Material for this task:
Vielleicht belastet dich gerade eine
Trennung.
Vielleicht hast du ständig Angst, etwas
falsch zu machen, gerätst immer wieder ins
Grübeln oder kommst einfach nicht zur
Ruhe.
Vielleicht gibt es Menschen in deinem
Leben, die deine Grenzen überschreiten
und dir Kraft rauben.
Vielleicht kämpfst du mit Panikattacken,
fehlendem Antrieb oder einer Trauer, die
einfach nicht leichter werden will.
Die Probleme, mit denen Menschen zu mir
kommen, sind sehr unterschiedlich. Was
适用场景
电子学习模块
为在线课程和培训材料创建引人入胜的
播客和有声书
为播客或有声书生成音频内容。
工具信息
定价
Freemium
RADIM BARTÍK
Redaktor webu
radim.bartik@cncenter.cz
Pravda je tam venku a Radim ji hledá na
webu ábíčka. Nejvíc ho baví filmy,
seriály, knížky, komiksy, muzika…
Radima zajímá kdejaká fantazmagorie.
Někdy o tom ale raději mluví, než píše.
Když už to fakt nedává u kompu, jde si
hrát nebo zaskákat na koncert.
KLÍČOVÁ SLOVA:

...

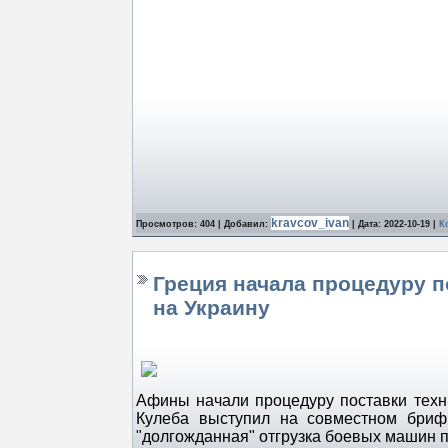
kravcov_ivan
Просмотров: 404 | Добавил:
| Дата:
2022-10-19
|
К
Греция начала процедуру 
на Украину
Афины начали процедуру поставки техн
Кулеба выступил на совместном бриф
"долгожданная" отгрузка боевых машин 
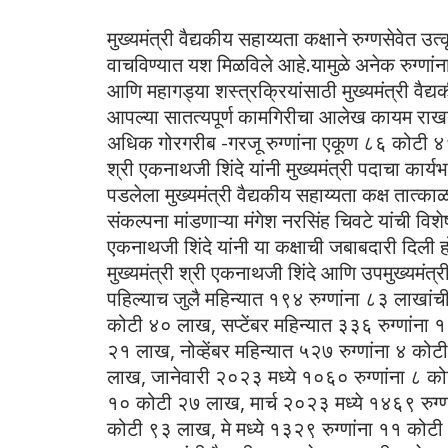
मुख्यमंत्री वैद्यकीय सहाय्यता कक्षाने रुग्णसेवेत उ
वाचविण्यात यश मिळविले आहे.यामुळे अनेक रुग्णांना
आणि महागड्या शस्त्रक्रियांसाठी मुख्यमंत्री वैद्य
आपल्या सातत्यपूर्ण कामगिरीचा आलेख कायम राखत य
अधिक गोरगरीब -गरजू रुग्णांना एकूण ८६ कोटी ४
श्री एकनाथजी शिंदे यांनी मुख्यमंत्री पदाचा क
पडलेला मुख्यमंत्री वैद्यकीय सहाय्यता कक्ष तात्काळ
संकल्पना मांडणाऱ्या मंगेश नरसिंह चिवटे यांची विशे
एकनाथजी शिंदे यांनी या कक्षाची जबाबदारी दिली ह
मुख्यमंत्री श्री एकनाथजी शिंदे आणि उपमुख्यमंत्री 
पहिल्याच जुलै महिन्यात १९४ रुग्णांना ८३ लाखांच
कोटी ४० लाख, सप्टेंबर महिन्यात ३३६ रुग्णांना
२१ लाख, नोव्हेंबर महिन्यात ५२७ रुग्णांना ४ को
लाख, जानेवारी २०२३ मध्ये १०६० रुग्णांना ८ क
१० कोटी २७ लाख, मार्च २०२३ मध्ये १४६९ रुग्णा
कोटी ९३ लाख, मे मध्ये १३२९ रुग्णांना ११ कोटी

Work order: Give the number of lines in the entries that contain the word "Menschen", with no other text.

Exercise response: 2